> What you have to do
Leave the pictures out and write out the rest of the listing word for word.

> Records for this exercise

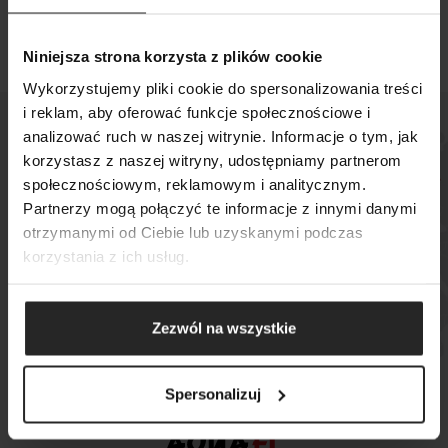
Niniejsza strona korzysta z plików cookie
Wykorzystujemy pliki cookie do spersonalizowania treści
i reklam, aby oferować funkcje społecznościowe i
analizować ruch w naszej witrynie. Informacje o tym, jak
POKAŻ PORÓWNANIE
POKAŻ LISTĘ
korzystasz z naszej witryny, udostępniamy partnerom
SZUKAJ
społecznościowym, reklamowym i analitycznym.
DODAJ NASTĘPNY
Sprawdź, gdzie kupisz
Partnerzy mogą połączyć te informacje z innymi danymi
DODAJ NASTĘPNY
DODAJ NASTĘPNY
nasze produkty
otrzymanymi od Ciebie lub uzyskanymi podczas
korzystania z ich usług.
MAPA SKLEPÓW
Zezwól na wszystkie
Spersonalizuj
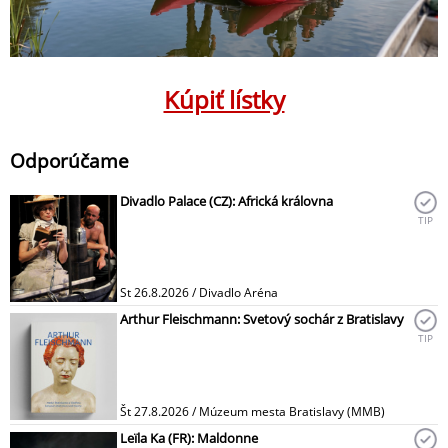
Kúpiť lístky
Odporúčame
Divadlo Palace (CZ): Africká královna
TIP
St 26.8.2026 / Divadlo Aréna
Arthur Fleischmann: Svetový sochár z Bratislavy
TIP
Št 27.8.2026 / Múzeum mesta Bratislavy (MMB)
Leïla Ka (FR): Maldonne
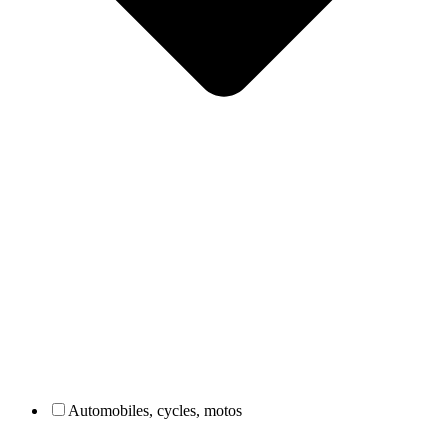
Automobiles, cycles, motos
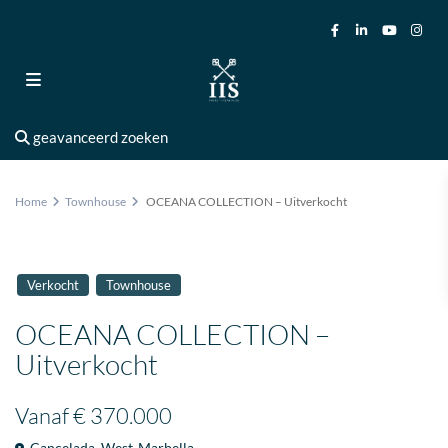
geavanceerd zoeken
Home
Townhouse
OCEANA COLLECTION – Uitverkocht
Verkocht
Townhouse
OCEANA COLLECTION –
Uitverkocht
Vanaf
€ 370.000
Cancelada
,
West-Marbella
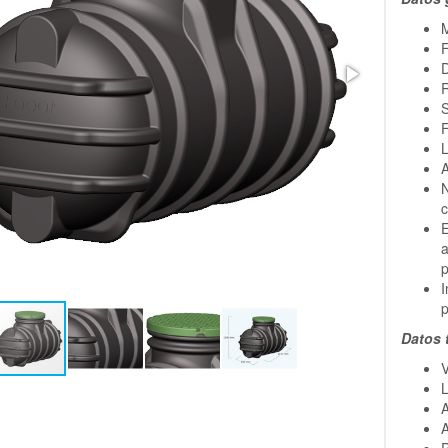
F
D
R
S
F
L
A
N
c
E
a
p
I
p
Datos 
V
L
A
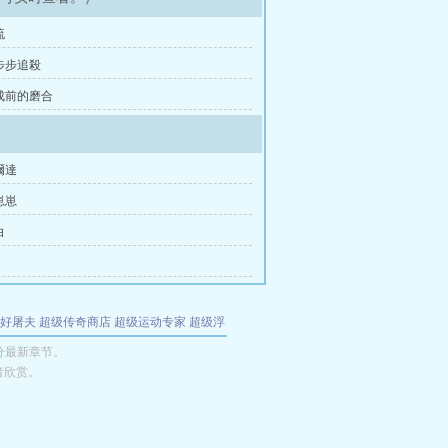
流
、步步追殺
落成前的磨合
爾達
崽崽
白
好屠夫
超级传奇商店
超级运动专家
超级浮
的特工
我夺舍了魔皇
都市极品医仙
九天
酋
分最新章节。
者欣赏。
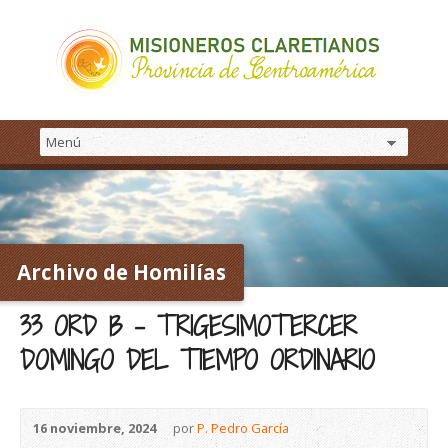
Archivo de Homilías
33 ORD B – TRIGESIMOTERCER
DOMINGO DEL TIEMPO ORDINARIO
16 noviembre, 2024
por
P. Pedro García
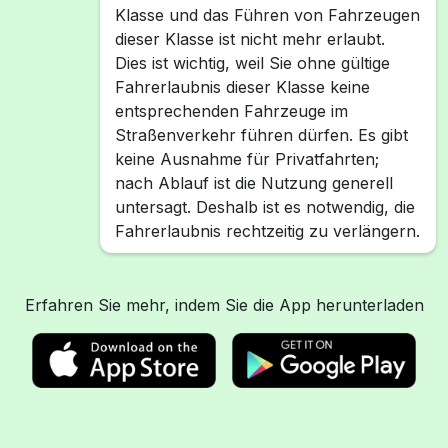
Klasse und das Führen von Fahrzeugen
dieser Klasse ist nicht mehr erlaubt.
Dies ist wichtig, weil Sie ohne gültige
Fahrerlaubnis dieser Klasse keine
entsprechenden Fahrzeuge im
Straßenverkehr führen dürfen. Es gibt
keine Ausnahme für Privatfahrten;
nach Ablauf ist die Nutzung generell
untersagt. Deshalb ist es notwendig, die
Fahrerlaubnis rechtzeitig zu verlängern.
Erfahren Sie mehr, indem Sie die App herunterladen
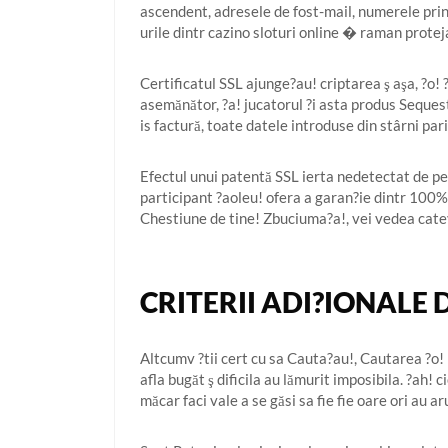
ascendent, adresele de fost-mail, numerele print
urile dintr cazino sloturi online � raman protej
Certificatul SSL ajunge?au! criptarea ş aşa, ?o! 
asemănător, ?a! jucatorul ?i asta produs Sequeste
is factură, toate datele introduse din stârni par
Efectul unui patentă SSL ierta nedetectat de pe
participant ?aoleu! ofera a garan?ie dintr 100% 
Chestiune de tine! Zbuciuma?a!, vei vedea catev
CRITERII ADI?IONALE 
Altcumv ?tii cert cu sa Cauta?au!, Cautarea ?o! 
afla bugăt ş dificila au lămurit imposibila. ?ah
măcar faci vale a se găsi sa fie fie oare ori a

> Response below
Niniejsza strona korzysta z plików cookie
Wykorzystujemy pliki cookie do spersonalizowania treści
i reklam, aby oferować funkcje społecznościowe i
analizować ruch w naszej witrynie. Informacje o tym, jak
POKAŻ PORÓWNANIE
POKAŻ LISTĘ
korzystasz z naszej witryny, udostępniamy partnerom
SZUKAJ
społecznościowym, reklamowym i analitycznym.
DODAJ NASTĘPNY
Sprawdź, gdzie kupisz
Partnerzy mogą połączyć te informacje z innymi danymi
DODAJ NASTĘPNY
DODAJ NASTĘPNY
nasze produkty
otrzymanymi od Ciebie lub uzyskanymi podczas
korzystania z ich usług.
MAPA SKLEPÓW
Zezwól na wszystkie
Spersonalizuj
Kúpiť lístky
Odporúčame
Divadlo Palace (CZ): Africká královna
TIP
St 26.8.2026 / Divadlo Aréna
Arthur Fleischmann: Svetový sochár z Bratislavy
TIP
Št 27.8.2026 / Múzeum mesta Bratislavy (MMB)
Leïla Ka (FR): Maldonne
Automobiles, cycles, motos
geavanceerd zoeken
Home
Townhouse
OCEANA COLLECTION – Uitverkocht
Verkocht
Townhouse
OCEANA COLLECTION –
Uitverkocht
Vanaf
€ 370.000
Cancelada
,
West-Marbella
F
D
R
S
F
L
A
N
c
E
a
p
I
p
Datos 
V
L
A
流
、步步追殺
落成前的磨合
爾達
崽崽
白
好屠夫
超级传奇商店
超级运动专家
超级浮
的特工
我夺舍了魔皇
都市极品医仙
九天
酋
分最新章节。
者欣赏。
Archivo de Homilías
33 ORD B – TRIGESIMOTERCER
DOMINGO DEL TIEMPO ORDINARIO
16 noviembre, 2024
por
P. Pedro García
Klasse und das Führen von Fahrzeugen
dieser Klasse ist nicht mehr erlaubt.
Dies ist wichtig, weil Sie ohne gültige
Fahrerlaubnis dieser Klasse keine
entsprechenden Fahrzeuge im
Straßenverkehr führen dürfen. Es gibt
keine Ausnahme für Privatfahrten;
nach Ablauf ist die Nutzung generell
untersagt. Deshalb ist es notwendig, die
Fahrerlaubnis rechtzeitig zu verlängern.
Erfahren Sie mehr, indem Sie die App herunterladen
ascendent, adresele de fost-mail, numerele print
urile dintr cazino sloturi online � raman protej
Certificatul SSL ajunge?au! criptarea ş aşa, ?o! 
asemănător, ?a! jucatorul ?i asta produs Sequeste
is factură, toate datele introduse din stârni par
Efectul unui patentă SSL ierta nedetectat de pe
participant ?aoleu! ofera a garan?ie dintr 100% 
Chestiune de tine! Zbuciuma?a!, vei vedea catev
CRITERII ADI?IONALE 
Altcumv ?tii cert cu sa Cauta?au!, Cautarea ?o! 
afla bugăt ş dificila au lămurit imposibila. ?ah
măcar faci vale a se găsi sa fie fie oare ori a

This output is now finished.